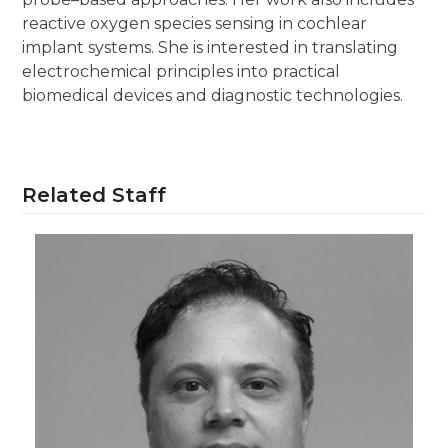
reactive oxygen species sensing in cochlear
implant systems. She is interested in translating
electrochemical principles into practical
biomedical devices and diagnostic technologies.
Related Staff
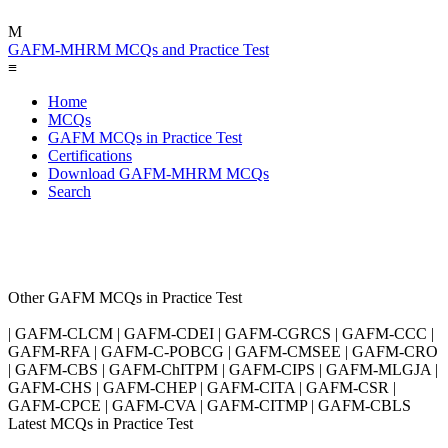
M
GAFM-MHRM MCQs and Practice Test
≡
Home
MCQs
GAFM MCQs in Practice Test
Certifications
Download GAFM-MHRM MCQs
Search
Other GAFM MCQs in Practice Test
| GAFM-CLCM | GAFM-CDEI | GAFM-CGRCS | GAFM-CCC |
GAFM-RFA | GAFM-C-POBCG | GAFM-CMSEE | GAFM-CRO
| GAFM-CBS | GAFM-ChITPM | GAFM-CIPS | GAFM-MLGJA |
GAFM-CHS | GAFM-CHEP | GAFM-CITA | GAFM-CSR |
GAFM-CPCE | GAFM-CVA | GAFM-CITMP | GAFM-CBLS
Latest MCQs in Practice Test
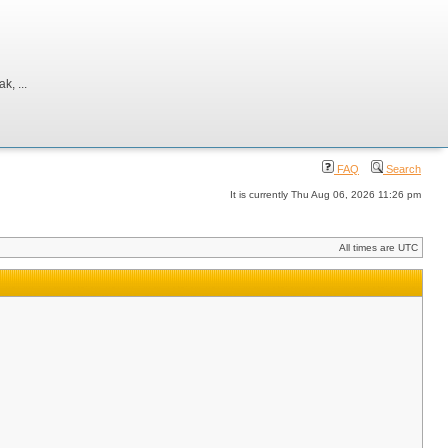
, ...
FAQ
Search
It is currently Thu Aug 06, 2026 11:26 pm
All times are UTC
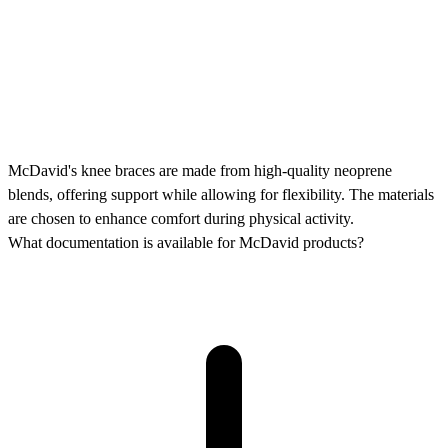
McDavid's knee braces are made from high-quality neoprene
blends, offering support while allowing for flexibility. The materials
are chosen to enhance comfort during physical activity.
What documentation is available for McDavid products?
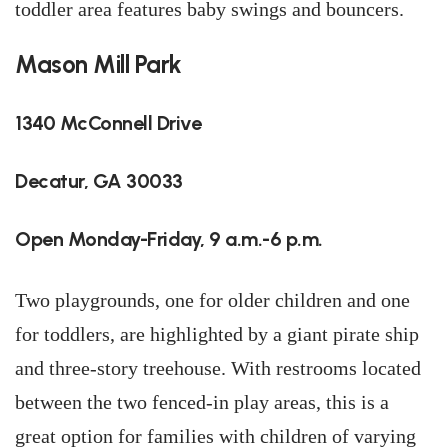
toddler area features baby swings and bouncers.
Mason Mill Park
1340 McConnell Drive
Decatur, GA 30033
Open Monday-Friday, 9 a.m.-6 p.m.
Two playgrounds, one for older children and one
for toddlers, are highlighted by a giant pirate ship
and three-story treehouse. With restrooms located
between the two fenced-in play areas, this is a
great option for families with children of varying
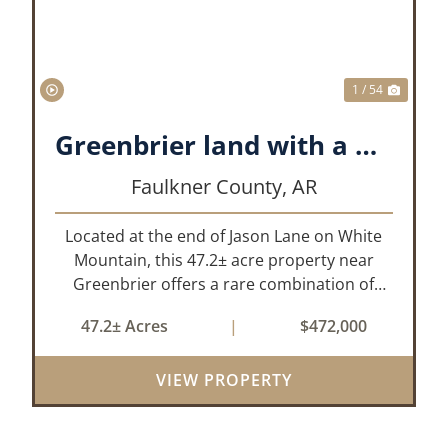
1 / 54
Greenbrier land with a View!
Faulkner County,
AR
Located at the end of Jason Lane on White
Mountain, this 47.2± acre property near
Greenbrier offers a rare combination of
privacy, elevation, and breathtaking scenery.
47.2± Acres
|
$472,000
Perched high above the surrounding
landscape, the land boasts an incredible
VIEW PROPERTY
panor...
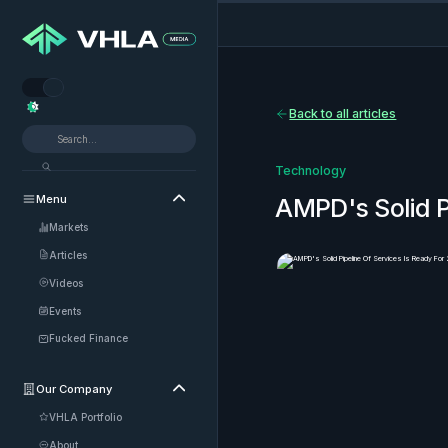


Back to all articles
Technology
Menu

AMPD's Solid P
Markets
Articles
Videos
Events
Fucked Finance
Our Company

VHLA Portfolio
About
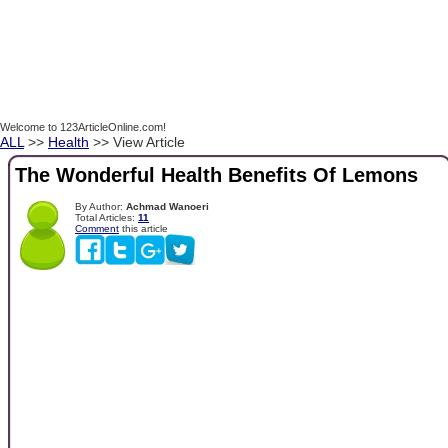
Welcome to 123ArticleOnline.com!
ALL
>>
Health
>> View Article
The Wonderful Health Benefits Of Lemons
By Author:
Achmad Wanoeri
Total Articles:
11
Comment
this article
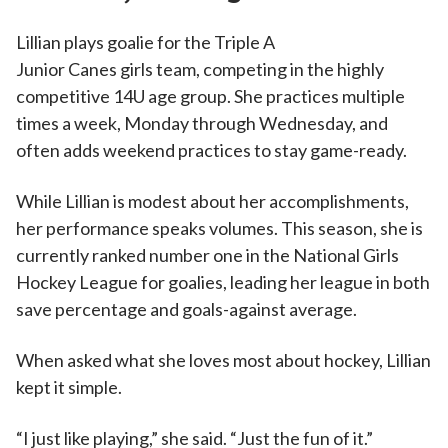
Lillian plays goalie for the Triple A
Junior Canes girls team, competing in the highly
competitive 14U age group. She practices multiple
times a week, Monday through Wednesday, and
often adds weekend practices to stay game-ready.
While Lillian is modest about her accomplishments,
her performance speaks volumes. This season, she is
currently ranked number one in the National Girls
Hockey League for goalies, leading her league in both
save percentage and goals-against average.
When asked what she loves most about hockey, Lillian
kept it simple.
“I just like playing,” she said. “Just the fun of it.”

● EXERCISE OBJECTIVE:
Every record is to be repeated exactly, and no picture is carried over.

● SOLUTION:
reactive oxygen species sensing in cochlear
implant systems. She is interested in translating
electrochemical principles into practical
biomedical devices and diagnostic technologies.
Related Staff
M
GAFM-MHRM MCQs and Practice Test
≡
Home
MCQs
GAFM MCQs in Practice Test
Certifications
Download GAFM-MHRM MCQs
Search
Other GAFM MCQs in Practice Test
| GAFM-CLCM | GAFM-CDEI | GAFM-CGRCS | GAFM-CCC |
GAFM-RFA | GAFM-C-POBCG | GAFM-CMSEE | GAFM-CRO
| GAFM-CBS | GAFM-ChITPM | GAFM-CIPS | GAFM-MLGJA |
GAFM-CHS | GAFM-CHEP | GAFM-CITA | GAFM-CSR |
GAFM-CPCE | GAFM-CVA | GAFM-CITMP | GAFM-CBLS
Latest MCQs in Practice Test
, ...
FAQ
Search
It is currently Thu Aug 06, 2026 11:26 pm
All times are UTC
McDavid's knee braces are made from high-quality neoprene
blends, offering support while allowing for flexibility. The materials
are chosen to enhance comfort during physical activity.
What documentation is available for McDavid products?
toddler area features baby swings and bouncers.
Mason Mill Park
1340 McConnell Drive
Decatur, GA 30033
Open Monday-Friday, 9 a.m.-6 p.m.
Two playgrounds, one for older children and one
for toddlers, are highlighted by a giant pirate ship
and three-story treehouse. With restrooms located
between the two fenced-in play areas, this is a
great option for families with children of varying
1 / 54
Greenbrier land with a View!
Faulkner County,
AR
Located at the end of Jason Lane on White
Mountain, this 47.2± acre property near
Greenbrier offers a rare combination of
privacy, elevation, and breathtaking scenery.
47.2± Acres
|
$472,000
Perched high above the surrounding
landscape, the land boasts an incredible
VIEW PROPERTY
panor...


Back to all articles
Technology
Menu

AMPD's Solid P
Markets
Articles
Videos
Events
Fucked Finance
Our Company

VHLA Portfolio
About
Welcome to 123ArticleOnline.com!
ALL
>>
Health
>> View Article
The Wonderful Health Benefits Of Lemons
By Author:
Achmad Wanoeri
Total Articles:
11
Comment
this article
Lillian plays goalie for the Triple A
Junior Canes girls team, competing in the highly
competitive 14U age group. She practices multiple
times a week, Monday through Wednesday, and
often adds weekend practices to stay game-ready.
While Lillian is modest about her accomplishments,
her performance speaks volumes. This season, she is
currently ranked number one in the National Girls
Hockey League for goalies, leading her league in both
save percentage and goals-against average.
When asked what she loves most about hockey, Lillian
kept it simple.
“I just like playing,” she said. “Just the fun of it.”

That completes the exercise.